One of the main aims of the EMS Angels Awards program is to help prehospital teams identify performance gaps that can be addressed through targeted actions. This was exactly what happened when Dr Wahyuni and Jidin uploaded the SACC data in RES-Q. The analysis revealed a gap in prenotification, one of the criteria for an EMS Angels Award. In four out of the 31 cases they scrutinized, doctors had failed to prenotify hospitals of stroke patients as the protocol required. Following remedial action that involved the heads of hospital emergency departments as well as the ambulance teams on standby at their hospitals, Dr Wahyuni can confidently say that the prenotification rate is now 100 percent.

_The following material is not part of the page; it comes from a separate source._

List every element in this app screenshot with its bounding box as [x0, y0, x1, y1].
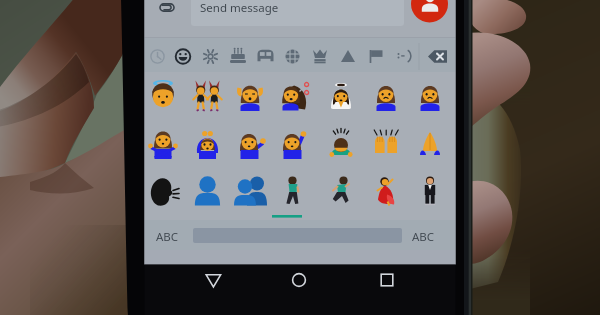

The SACC operates in Greater Jakarta, the most populous megapolitan area in Indonesia, the second-most populous urban area in the world, and the world’s tenth most congested city. A 2022 study of emergency service use in Jakarta found that a majority of patients attending the emergency departments of the five hospitals surveyed had been conveyed to hospital by car or motorcycle, but concluded that delays as a result of dense traffic was only one of the reasons why ambulance use was low. The study also found that almost 40 percent of patients were not aware ambulances were available, and large numbers lacked the ability to recognize symptoms that require emergency transportation.
Public awareness education is high on Dr Wahyuni’s list of priorities, so more people will benefit from “bringing the emergency department to the patient” and – most crucial for stroke patients – being transported to stroke-ready hospitals.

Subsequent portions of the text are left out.